Source: Archaeology Magazine
by Eti Bonn-Muller
Four millennia ago, desert caravan routes, treacherous mountain passes, and the shimmering Mediterranean Sea intimately connected the sprawling kingdoms and empires of Mesopotamia, Egypt, Anatolia, the Levant, and the Aegean. Goods and ideas flowed between these culturally distinct and faraway lands, not only by means of extensive trade networks, but also through diplomatic gift exchanges and booty obtained from conquests. The resulting interconnections, demonstrated by the fusion of artistic styles, are the subject of the exhibition Beyond Babylon: Art, Trade, and Diplomacy in the Second Millennium B.C., now on view at The Metropolitan Museum of Art in New York. The show brings together some 350 artifacts from a number of major sites—Mari, Ebla, and Byblos; Mycenae, Akrotiri, and Phaistos; and the Valley of the Kings, to name just a few—that clearly illustrate the extent to which artistic expression and craftsmanship were influenced by an increasingly international landscape.
The exhibition, a follow-up to the Met's 2003 show Art of the First Cities: The Third Millennium B.C. from the Mediterranean to the Indus, picks up the thread in the Middle Bronze Age (ca. 2000-1600 B.C.), when the demand for raw materials, such as copper, tin, ivory, and lapis, sparked the development of far-reaching trade routes. Silk-screened across an entire wall at the show's entrance is a satellite map that extends from the Mediterranean basin to the Arabian Sea. No modern borders are shown on it and the one site indicated, almost perfectly centered, is Babylon, where the exhibition begins.

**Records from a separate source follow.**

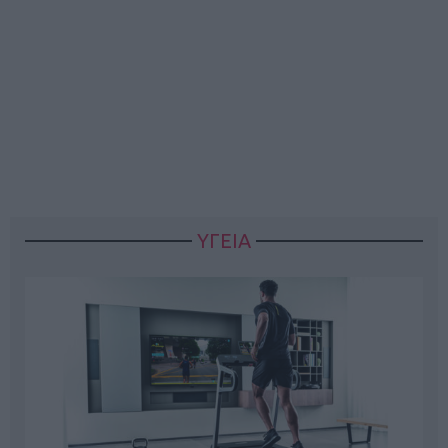
ΥΓΕΙΑ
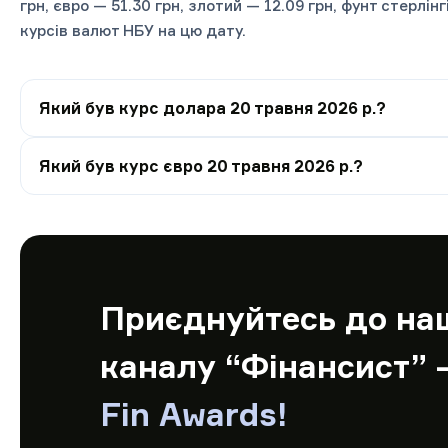
грн, євро — 51.30 грн, злотий — 12.09 грн, фунт стерлін
курсів валют НБУ на цю дату.
Який був курс долара 20 травня 2026 р.?
Який був курс євро 20 травня 2026 р.?
Приєднуйтесь до на
каналу “Фінансист” 
Fin Awards!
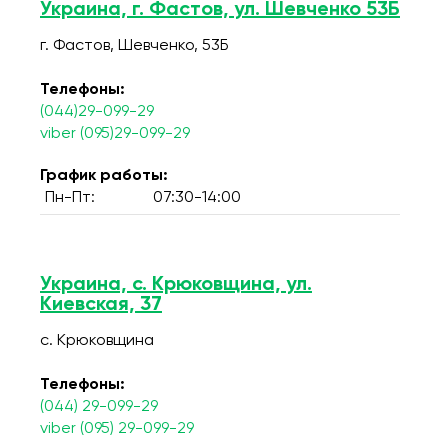
Украина, г. Фастов, ул. Шевченко 53Б
г. Фастов, Шевченко, 53Б
Телефоны:
(044)29-099-29
viber (095)29-099-29
График работы:
Пн-Пт:
07:30-14:00
Украина, с. Крюковщина, ул.
Киевская, 37
с. Крюковщина
Телефоны:
(044) 29-099-29
viber (095) 29-099-29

On a purely visual level, Beyond Babylon instantly and consistently delivers, with impressive artifacts on loan from museums and institutions in a dozen countries, including Egypt, France, Greece, Lebanon, Syria, and Turkey. Although most of the objects are small in size—cosmetics cases, cylinder seals, furniture inlays, inscriptions, jewelry, pottery, and weapons—they are executed in exquisite detail and often on precious materials, such as ivory, rock crystal, and gold. The first galley displays a wide array of Mesopotamian objects. A bronze statuette of a worshiper, dated to about 1760 B.C. and crafted in a workshop in the Sumerian city of Larsa (in modern Iraq), whose bearded face and tiny fingers are still covered with delicate sheets of gold, kneels to visitors at the entrance. A vivid early second millennium B.C. wall-painting fragment from the palace of Zimri-Lim at Mari (Syria), which depicts a male figure leading a bull by its golden nose-ring to a ritual sacrifice, ushers people into the next room.

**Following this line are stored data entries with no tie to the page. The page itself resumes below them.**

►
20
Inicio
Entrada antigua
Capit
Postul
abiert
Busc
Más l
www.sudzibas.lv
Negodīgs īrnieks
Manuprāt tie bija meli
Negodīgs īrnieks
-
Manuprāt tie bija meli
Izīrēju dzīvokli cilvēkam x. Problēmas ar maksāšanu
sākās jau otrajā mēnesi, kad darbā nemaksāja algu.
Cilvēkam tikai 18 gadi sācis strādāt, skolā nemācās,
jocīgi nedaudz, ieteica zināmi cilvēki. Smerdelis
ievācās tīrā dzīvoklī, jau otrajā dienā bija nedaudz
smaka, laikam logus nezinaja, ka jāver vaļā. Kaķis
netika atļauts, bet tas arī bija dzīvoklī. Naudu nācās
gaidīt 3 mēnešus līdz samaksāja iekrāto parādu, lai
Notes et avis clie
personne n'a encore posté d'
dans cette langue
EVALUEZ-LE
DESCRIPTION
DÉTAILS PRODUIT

While each object is a masterpiece, the show's brilliance lies in its subtlety. Gallery by gallery, visitors are confronted with artifacts whose motifs and iconography are sometimes so similar, it's easy to forget how many different sites are represented in the show, how many different artistic traditions influenced each individual piece, and how far away from each other they were produced. But of course, that's the point.